Perhaps the most common question that I get asked by my patients is “How am I doing”. This is both a simple and a complicated question. Over the past 20 years we have developed many tools to assess how a patient with PAH is doing. We have a long list of tests that we can perform from heart catheterization, echocardiography, blood tests, walk tests and we are continually adding to this list. But when a patient asks me “How am I doing” they really don’t want a long lecture about each of the different test results. Instead they want a simple answer to this simple question.
Although we don’t have a single test that can be used to answer this question, over the past couple of years a combination of three simple pieces of information has emerged that when combined together give us a pretty good answer to this question.
The three pieces of data are:
- Functional Class: this is a measure of what level of activity causes you symptoms.
- Class 1: no symptoms with usual activity (can walk briskly up 2 flights of stairs).
- Class 2: usual activity causes some symptoms such as shortness of breath or fatigue (can do chores around the house, shop for groceries but may be mildly short of breath or tired).
- Class 3: less than usual activity causes symptoms (avoid stairs, may need to take a break on longer walks, chores are difficult at home).
- Class 4: any activity causes shortness of breath or fatigue.

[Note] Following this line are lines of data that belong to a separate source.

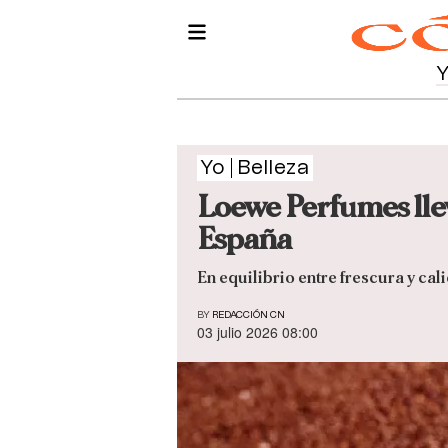
Yo
Belleza
Loewe Perfumes llev
España
En equilibrio entre frescura y cal
BY
REDACCIÓN CN
03 julio 2026 08:00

- BNP or NT Pro BNP: this is a simple inexpensive blood test that is readily available. The higher the BNP (or NT Pro BNP) the more stress on the right ventricle. Thus, a rising BNP means that the right ventricle is doing less well. BNP values less than 50 and NT Pro BNP values less than 300 are very reassuring.
- Six Minute Walk Distance: in multiple studies we have determined that a walk distance of greater than 440 meters (1443 feet) indicates a very low risk for having problems related to PAH. Walk distances of less than 165 meters suggest that your PAH is not doing well.
Pulmonary Arterial Hypertension (PAH) Prognosis Depends on Several Factors
A group of French investigators have shown that a patient’s prognosis can be predicted by how they score on the above three measures. A patient that is doing very well is functional class 1 or 2, has a BNP < 50 and can walk at least 440 meters (1443 feet). Patients that have all three “low risk” features are very unlikely to die from PAH over the next five years. In contrast, patients who are functional class 3 or 4, have elevated BNP and walk less than 440 meters (1443 feet) are at much higher risk of dying. Most patients will not have all low risk or all high features. These patients have an intermediate prognosis. The more low risk features that are present the better the prognosis.
So how should we use this information? In my practice, I strive to put each patient into the lowest risk group achievable. A patient that has all three low risk markers is doing great and may not need more medication to treat their PAH. In contrast, patients with two or three high risk features need intensification of their treatment (more medication or different medication).
There are many circumstances where more information is helpful in determining how a patient is doing. Specifically, echocardiography and heart catheterization may also be important but we don’t perform these tests as often and they are more expensive and more invasive.
Examples of Pulmonary Hypertension Patient Prognosis
Let’s consider an imaginary patient who is 45 years old and has had PAH for 3 years. She is taking tadalafil and ambrisentan. She is able to walk 500 meters in six minutes, has a BNP of 20 and is functional class 2. This patient is doing great and I would continue the regimen without change.
Now let’s consider a second patient who is 55 years old and has had PAH for 3 years. He is taking tadalafil and ambrisentan. He is able to walk 390 meters in six minutes and his BNP is 295 meters. He is functional class 3. This patient worries me. He is at quite high risk for doing poorly over the next year or two. I would strongly encourage this patient to add an additional medication to treat their PAH. This could be an approved therapy or even participating in a clinical trial. But a change is needed.
To return to the important question of “How am I doing”, maybe we should rephrase this question to “what is my functional class, what is my BNP and am I walking more than 440 meters”?